In a fifteen-day exposure to Salvinia molesta, the researchers determined the amount of changes and the removal of water pollutants in terms of activity of hydrogen ion, dissolved oxygen, total suspended solids, Chromium, Nitrate, Sulfate, Phosphate, Plankton and fecal coliforms.

Results of the study showed that Salvinia molesta is a highly efficient aquatic plant for the removal of total suspended solids (30.77%), dissolved oxygen (74.70%) and fecal coliform (48.95%).

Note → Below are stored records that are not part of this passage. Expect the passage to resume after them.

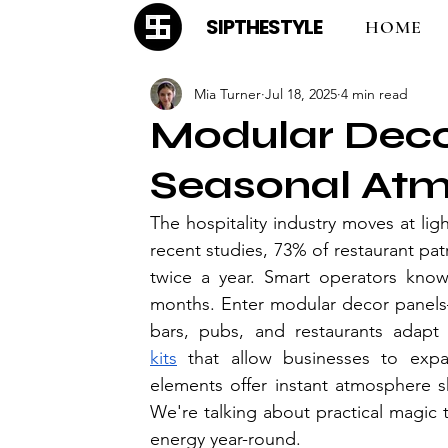
SIPTHESTYLE
HOME
Mia Turner
Jul 18, 2025
4 min read
Modular Deco
Seasonal At
The hospitality industry moves at li
recent studies, 73% of restaurant pat
twice a year. Smart operators know 
months. Enter modular decor panels
bars, pubs, and restaurants adapt 
kits
 that allow businesses to expan
elements offer instant atmosphere sh
We're talking about practical magic 
energy year-round.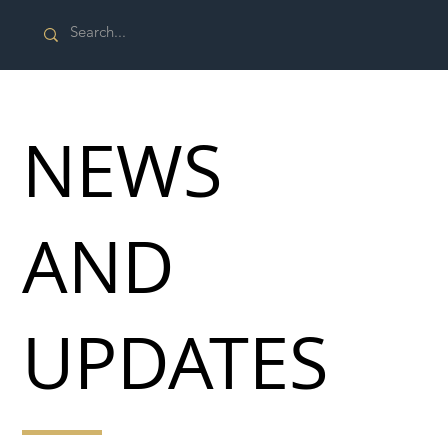
NEWS
AND
UPDATES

However, Salvinia molesta had no effect on pH, Chromium, Nitrates, Sulfates, Phosphates and Plankton.

“We recommend that a small-scale model of constructed wetland be conducted with Salvinia molesta as our tertiary step treatment. We also want to recommend that a biological or chemical analysis be done on the plant itself to compare the absorption of pollutants between in-vitro and in-situ settings,” concluded Mr. Acenas.